Top of Data for review

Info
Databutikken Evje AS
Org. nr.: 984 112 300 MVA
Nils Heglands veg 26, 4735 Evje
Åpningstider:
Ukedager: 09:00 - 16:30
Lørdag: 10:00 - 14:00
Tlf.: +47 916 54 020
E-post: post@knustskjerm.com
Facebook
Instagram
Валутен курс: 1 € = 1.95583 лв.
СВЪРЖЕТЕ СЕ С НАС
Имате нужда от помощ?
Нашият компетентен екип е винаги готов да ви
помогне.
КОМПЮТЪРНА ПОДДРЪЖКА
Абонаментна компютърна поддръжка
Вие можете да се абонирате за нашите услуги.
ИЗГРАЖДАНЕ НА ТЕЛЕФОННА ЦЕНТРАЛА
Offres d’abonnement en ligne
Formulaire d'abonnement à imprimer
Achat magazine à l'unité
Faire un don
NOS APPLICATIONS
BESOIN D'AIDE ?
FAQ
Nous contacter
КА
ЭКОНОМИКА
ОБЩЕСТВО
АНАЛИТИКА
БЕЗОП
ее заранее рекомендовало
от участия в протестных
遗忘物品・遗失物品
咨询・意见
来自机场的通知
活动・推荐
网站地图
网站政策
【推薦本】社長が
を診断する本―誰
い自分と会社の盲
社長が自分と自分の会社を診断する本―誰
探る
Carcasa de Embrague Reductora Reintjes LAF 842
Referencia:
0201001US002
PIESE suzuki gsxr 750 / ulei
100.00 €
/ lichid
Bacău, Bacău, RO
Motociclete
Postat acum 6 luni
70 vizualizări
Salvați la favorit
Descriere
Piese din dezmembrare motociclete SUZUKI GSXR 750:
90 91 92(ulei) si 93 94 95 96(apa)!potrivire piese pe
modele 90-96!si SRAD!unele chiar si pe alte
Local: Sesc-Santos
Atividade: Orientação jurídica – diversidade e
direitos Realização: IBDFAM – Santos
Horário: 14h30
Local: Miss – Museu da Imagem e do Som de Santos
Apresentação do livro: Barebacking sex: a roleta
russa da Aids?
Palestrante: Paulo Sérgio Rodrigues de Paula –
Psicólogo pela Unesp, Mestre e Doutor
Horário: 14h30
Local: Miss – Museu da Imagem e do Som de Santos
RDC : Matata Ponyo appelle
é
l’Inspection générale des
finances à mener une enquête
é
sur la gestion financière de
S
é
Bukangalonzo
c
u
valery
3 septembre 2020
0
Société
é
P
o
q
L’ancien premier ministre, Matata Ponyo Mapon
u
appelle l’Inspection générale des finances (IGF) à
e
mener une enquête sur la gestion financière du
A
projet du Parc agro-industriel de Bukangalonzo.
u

Bottom of Data for review

## What you are asked to do
Please retype the data, matching it exactly.

## Task answer
Info
Databutikken Evje AS
Org. nr.: 984 112 300 MVA
Nils Heglands veg 26, 4735 Evje
Åpningstider:
Ukedager: 09:00 - 16:30
Lørdag: 10:00 - 14:00
Tlf.: +47 916 54 020
E-post: post@knustskjerm.com
Facebook
Instagram
Валутен курс: 1 € = 1.95583 лв.
СВЪРЖЕТЕ СЕ С НАС
Имате нужда от помощ?
Нашият компетентен екип е винаги готов да ви
помогне.
КОМПЮТЪРНА ПОДДРЪЖКА
Абонаментна компютърна поддръжка
Вие можете да се абонирате за нашите услуги.
ИЗГРАЖДАНЕ НА ТЕЛЕФОННА ЦЕНТРАЛА
Offres d’abonnement en ligne
Formulaire d'abonnement à imprimer
Achat magazine à l'unité
Faire un don
NOS APPLICATIONS
BESOIN D'AIDE ?
FAQ
Nous contacter
КА
ЭКОНОМИКА
ОБЩЕСТВО
АНАЛИТИКА
БЕЗОП
ее заранее рекомендовало
от участия в протестных
遗忘物品・遗失物品
咨询・意见
来自机场的通知
活动・推荐
网站地图
网站政策
【推薦本】社長が
を診断する本―誰
い自分と会社の盲
社長が自分と自分の会社を診断する本―誰
探る
Carcasa de Embrague Reductora Reintjes LAF 842
Referencia:
0201001US002
PIESE suzuki gsxr 750 / ulei
100.00 €
/ lichid
Bacău, Bacău, RO
Motociclete
Postat acum 6 luni
70 vizualizări
Salvați la favorit
Descriere
Piese din dezmembrare motociclete SUZUKI GSXR 750:
90 91 92(ulei) si 93 94 95 96(apa)!potrivire piese pe
modele 90-96!si SRAD!unele chiar si pe alte
Local: Sesc-Santos
Atividade: Orientação jurídica – diversidade e
direitos Realização: IBDFAM – Santos
Horário: 14h30
Local: Miss – Museu da Imagem e do Som de Santos
Apresentação do livro: Barebacking sex: a roleta
russa da Aids?
Palestrante: Paulo Sérgio Rodrigues de Paula –
Psicólogo pela Unesp, Mestre e Doutor
Horário: 14h30
Local: Miss – Museu da Imagem e do Som de Santos
RDC : Matata Ponyo appelle
é
l’Inspection générale des
finances à mener une enquête
é
sur la gestion financière de
S
é
Bukangalonzo
c
u
valery
3 septembre 2020
0
Société
é
P
o
q
L’ancien premier ministre, Matata Ponyo Mapon
u
appelle l’Inspection générale des finances (IGF) à
e
mener une enquête sur la gestion financière du
A
projet du Parc agro-industriel de Bukangalonzo.
u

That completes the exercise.